Compare Small Versions that Wrap Around

Compare Small Versions that Wrap Around

Why use small versions

Almost all stateful services (data store, cache, etc.) have versions stored along with each piece of data. The version can be in the form of a timestamp, version (a.k.a logical clock), or even better -- Hybrid Logical Clock.

If it's a data store, HLC is almost always better than timestamp or version. Because HCL is strictly more powerful than either timestamp or version and data stores are usually OK with sparing a few extra bytes to store it.

But there are legitimate cases that one might prefer versions. E.g. you might want to store a small version (2 bytes) in cache instead of HLC. Because a cache service is most likely memory-bound and spending a few extra bytes for every piece of data in cache can be very expensive. Especially if you are mostly caching small data.

Small Version Comparison

It's not straightforward

Let's say we want to only use two bytes (16 bits) for each version field. With 16 bits, it can only represent numbers up to 65535. What happens if you bump the version more than 65535 times? It overflows or wraps around. It goes from 65535 back to 0 again. In normal sense, 0 is less than 65535. But it shouldn't be the case here. Version is used for ordering events, the even which bumped the version from 65535 to 0, happened after the event at version 65535. So, you want 0 to be greater than 65535. You want 0 > 65535 to return true.

If a stateful service considers version 0 is less than version 65535, either it is already broken and people just don't realize it, or it will break in the future.

Circle instead of axis

The versions instead of increasing on an axis, they go around on a circle.
Screen-Shot-2019-03-12-at-9.36.06-PM

Comparing two versions on an axis is simple. The one on the right is the greater one. How do we compare two versions on a circle? We can't.

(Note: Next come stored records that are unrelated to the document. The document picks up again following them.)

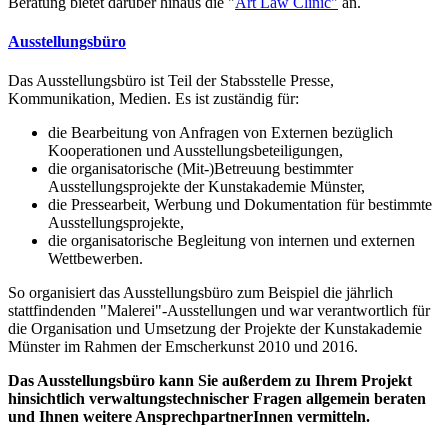
Beratung bietet darüber hinaus die "
Art Law Clinic"
an.
Ausstellungsbüro
Das Ausstellungsbüro ist Teil der Stabsstelle Presse,
Kommunikation, Medien. Es ist zuständig für:
die Bearbeitung von Anfragen von Externen bezüglich
Kooperationen und Ausstellungsbeteiligungen,
die organisatorische (Mit-)Betreuung bestimmter
Ausstellungsprojekte der Kunstakademie Münster,
die Pressearbeit, Werbung und Dokumentation für bestimmte
Ausstellungsprojekte,
die organisatorische Begleitung von internen und externen
Wettbewerben.
So organisiert das Ausstellungsbüro zum Beispiel die jährlich
stattfindenden "Malerei"-Ausstellungen und war verantwortlich für
die Organisation und Umsetzung der Projekte der Kunstakademie
Münster im Rahmen der Emscherkunst 2010 und 2016.
Das Ausstellungsbüro kann Sie außerdem zu Ihrem Projekt
hinsichtlich verwaltungstechnischer Fragen allgemein beraten
und Ihnen weitere AnsprechpartnerInnen vermitteln.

Let's consider the following example. Which one is greater? A or B?
Screen-Shot-2019-03-12-at-9.48.28-PM

If we consider A is greater, which means it happened after B, the gap between A and B is bigger. If considering B greater than A, the gap is smaller.
Screen-Shot-2019-03-12-at-9.53.30-PM

We cannot compare A and B without making assumptions. But if we assume that we are only comparing events that happened close to each other, we know B should be greater than A. This is a reasonable assumption to make as versions are often only used to order recent events during a racing window. It's unlikely that more than 2^15 events happened in a small racing window.

How to compute it

We are effectively comparing the distance from B to A and the distance from A to B. Because it's a circle, if B to A distance is more than 2^15, B must happen after A hence greater.

B > A iff B + D == A, where D >= 2^15
B + D == A iff A - B >= 2^15
A - B >=2^15 iff int16_t(A - B) < 0

So, at the very end, in C++, version_cmp(A, B) can be written as int16_t(A - B) > 0 -- an elegant one liner.

This is how small version comparison works.